Zwei Handwerker installieren eine große Schiebetür in einem Wohnhaus.
Leichtglas senkt den Energie- und Materialverbrauch und ist damit nicht nur umweltfreundlicher als die standardmäßige Dreifach-Verglasung, es schont auch die Körperkraft und somit die Gesundheit der Monteure beim Fenstereinbau. (Quelle: Kneer-Südfenster)

Gebäude + Energie 2025-01-16T07:00:00Z Nachhaltig durch Leichtglas

Kneer-Südfenster bietet zwei neue Fenstersysteme mit Leichtglas an: das Kunststoff-Fenster „KF 700“ und das Aluminium-Kunststoff-Fenster „AKF 700“. Durch ihr geringeres Gewicht erleichtern die neuen Modelle Handwerkern nicht nur das Handling, sie sind auch nachhaltiger als herkömmliche Fenster.
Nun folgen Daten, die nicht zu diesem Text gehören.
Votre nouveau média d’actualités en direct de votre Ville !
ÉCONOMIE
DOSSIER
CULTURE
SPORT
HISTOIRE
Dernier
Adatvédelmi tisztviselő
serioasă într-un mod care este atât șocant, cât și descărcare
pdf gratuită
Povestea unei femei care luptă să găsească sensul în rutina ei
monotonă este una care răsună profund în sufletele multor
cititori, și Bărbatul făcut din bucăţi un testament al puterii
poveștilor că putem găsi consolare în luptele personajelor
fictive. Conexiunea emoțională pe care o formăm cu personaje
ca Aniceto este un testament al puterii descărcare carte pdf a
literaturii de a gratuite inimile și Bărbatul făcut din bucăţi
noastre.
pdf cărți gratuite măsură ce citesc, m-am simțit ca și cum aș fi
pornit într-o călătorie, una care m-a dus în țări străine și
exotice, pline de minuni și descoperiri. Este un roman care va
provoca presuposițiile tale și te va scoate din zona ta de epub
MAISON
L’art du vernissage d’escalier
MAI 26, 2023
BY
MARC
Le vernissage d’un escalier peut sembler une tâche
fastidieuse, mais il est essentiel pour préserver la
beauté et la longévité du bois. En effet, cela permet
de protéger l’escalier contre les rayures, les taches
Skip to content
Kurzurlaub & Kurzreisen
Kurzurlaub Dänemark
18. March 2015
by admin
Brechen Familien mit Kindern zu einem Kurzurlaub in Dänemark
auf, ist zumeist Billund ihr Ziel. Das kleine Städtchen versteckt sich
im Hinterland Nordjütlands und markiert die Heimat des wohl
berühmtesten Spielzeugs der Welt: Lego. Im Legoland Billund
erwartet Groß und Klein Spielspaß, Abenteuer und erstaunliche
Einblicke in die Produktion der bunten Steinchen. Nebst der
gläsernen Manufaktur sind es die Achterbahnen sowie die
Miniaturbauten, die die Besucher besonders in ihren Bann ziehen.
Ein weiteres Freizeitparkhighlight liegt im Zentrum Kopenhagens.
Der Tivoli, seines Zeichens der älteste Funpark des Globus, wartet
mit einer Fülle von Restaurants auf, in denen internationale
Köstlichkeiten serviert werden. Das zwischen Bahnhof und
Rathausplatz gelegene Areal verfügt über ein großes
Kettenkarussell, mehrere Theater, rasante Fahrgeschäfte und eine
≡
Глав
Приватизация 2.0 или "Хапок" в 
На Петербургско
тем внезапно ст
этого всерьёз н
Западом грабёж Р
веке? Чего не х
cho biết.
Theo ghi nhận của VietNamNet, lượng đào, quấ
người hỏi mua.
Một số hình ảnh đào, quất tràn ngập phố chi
Für die meisten seiner Modellreihen verwendet Kneer-Südfenster die konventionelle Dreifach-Isolierverglasung aus drei Scheiben mit jeweils vier Millimetern (4-4-4). Bei der Modellreihe 700 wird eine leichte Dreifachverglasung aus einem Scheibenverbund von 4-2-3 Millimetern verwendet, die trotzdem die DIN EN 1279:2018-10 erfüllt.  

Durch den geringeren Materialverbrauch reduziert sich das Glasgewicht um ein Viertel, mit dem ebenfalls angebotenen Isolierglasaufbau von 3-2-3 Millimetern sogar um ein Drittel. Das führt zu niedrigeren CO2-Emissionen beim Transport, weil mehr Elemente bis zum zulässigen Gesamtgewicht auf ein Fahrzeug geladen werden können und sich dadurch Fahrten einsparen lassen. Beim Be- und Entladen sowie bei der Montage werden die Mitarbeiter durch das geringere Gewicht deutlich entlastet, wodurch sich auch die Einbauzeiten verkürzen lassen.  

Leichtglas hat weitere Vorteile: Seine Entwicklung ist vor allem eine Antwort auf den Trend zu großformatigen Fenstern, wie sie überall im Neubau, aber auch in der Gebäudesanierung zum Einsatz kommen. Es ist stärker verformbar als Normalglas und kann Lasten besser aufnehmen. Die statische Belastbarkeit eines Fensters und auch seine Windwiderstandsfähigkeit lässt sich also durch Leichtglas optimieren.  

Beste Glaskennwerte und kaum Wartungsaufwand 

Gegenüber der standardmäßigen Dreifach-Verglasung müssen keine Abstriche beim Wärmeschutz in Kauf genommen werden. Nach Angaben des Herstellers fällt der Ug-Wert sogar geringfügig besser aus. Gleiches gelte für die Schalldämmung. Durch den Aufbau mit unterschiedlich starken Glasscheiben verbessere sich das Schalldämmverhalten gegenüber der konventionellen Dreifach-Verglasung. 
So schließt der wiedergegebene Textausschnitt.